WHAT THIS TASK INVOLVES -
When a line of the records contains "immobilier", copy it.

..............................

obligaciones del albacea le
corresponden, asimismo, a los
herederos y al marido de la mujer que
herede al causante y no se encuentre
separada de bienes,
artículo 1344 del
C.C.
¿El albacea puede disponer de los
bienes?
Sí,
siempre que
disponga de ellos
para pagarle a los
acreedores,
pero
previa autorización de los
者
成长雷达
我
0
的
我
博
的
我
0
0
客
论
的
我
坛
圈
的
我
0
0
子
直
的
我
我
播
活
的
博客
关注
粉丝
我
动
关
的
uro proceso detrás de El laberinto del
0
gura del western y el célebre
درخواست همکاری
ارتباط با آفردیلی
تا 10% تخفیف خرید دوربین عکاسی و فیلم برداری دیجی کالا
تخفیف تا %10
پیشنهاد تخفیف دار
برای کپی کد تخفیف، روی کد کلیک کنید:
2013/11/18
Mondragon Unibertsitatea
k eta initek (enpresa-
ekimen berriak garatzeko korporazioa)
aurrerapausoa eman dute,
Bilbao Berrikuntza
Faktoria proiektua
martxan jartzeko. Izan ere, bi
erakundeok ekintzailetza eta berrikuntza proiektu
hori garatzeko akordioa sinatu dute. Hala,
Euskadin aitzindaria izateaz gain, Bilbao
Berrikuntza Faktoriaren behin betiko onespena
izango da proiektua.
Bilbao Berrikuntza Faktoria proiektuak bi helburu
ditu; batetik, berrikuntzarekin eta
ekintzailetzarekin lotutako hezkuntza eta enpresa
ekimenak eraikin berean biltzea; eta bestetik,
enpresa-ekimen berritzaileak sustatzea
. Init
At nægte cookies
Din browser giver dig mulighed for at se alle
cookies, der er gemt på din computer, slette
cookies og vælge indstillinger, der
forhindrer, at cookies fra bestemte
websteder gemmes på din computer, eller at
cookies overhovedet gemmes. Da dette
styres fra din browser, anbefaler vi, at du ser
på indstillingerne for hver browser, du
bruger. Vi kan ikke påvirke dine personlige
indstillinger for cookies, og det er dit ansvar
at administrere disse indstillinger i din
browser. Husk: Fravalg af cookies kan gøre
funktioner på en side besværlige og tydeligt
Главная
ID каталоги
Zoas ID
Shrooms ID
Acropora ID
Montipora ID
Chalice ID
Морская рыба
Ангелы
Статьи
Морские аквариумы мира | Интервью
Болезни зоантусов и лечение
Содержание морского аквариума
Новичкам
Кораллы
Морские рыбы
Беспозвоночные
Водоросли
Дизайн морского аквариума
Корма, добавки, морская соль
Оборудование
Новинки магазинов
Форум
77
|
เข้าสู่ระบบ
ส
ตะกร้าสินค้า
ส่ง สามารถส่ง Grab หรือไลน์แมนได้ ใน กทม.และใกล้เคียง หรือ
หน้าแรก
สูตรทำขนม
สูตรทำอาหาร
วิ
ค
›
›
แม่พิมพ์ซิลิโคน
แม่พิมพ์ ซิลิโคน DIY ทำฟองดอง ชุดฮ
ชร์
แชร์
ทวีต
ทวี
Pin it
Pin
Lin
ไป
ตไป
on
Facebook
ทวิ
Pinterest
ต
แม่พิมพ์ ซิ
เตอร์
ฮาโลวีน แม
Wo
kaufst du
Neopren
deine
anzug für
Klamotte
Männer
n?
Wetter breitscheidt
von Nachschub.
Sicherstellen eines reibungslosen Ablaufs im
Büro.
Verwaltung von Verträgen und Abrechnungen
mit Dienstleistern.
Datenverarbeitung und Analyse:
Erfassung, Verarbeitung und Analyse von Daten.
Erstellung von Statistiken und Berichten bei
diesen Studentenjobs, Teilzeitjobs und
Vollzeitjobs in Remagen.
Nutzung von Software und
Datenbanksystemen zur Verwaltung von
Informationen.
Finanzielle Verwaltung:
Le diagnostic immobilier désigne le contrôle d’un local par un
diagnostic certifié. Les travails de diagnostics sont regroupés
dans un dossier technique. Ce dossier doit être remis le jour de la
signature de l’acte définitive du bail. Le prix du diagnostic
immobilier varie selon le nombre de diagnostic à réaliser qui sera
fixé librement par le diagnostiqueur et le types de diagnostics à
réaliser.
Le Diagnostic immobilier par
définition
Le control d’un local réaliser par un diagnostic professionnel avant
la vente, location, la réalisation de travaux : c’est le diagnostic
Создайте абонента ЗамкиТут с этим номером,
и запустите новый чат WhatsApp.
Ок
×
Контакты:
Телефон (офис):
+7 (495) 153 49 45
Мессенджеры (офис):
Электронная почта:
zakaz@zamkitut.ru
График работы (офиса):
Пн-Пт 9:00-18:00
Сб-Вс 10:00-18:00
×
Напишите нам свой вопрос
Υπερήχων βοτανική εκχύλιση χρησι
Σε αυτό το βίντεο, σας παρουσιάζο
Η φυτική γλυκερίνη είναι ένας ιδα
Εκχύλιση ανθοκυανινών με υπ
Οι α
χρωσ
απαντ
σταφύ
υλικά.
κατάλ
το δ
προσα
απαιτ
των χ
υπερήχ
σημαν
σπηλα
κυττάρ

..............................

ANSWER BELOW -
Le diagnostic immobilier désigne le contrôle d’un local par un
immobilier varie selon le nombre de diagnostic à réaliser qui sera
Le Diagnostic immobilier par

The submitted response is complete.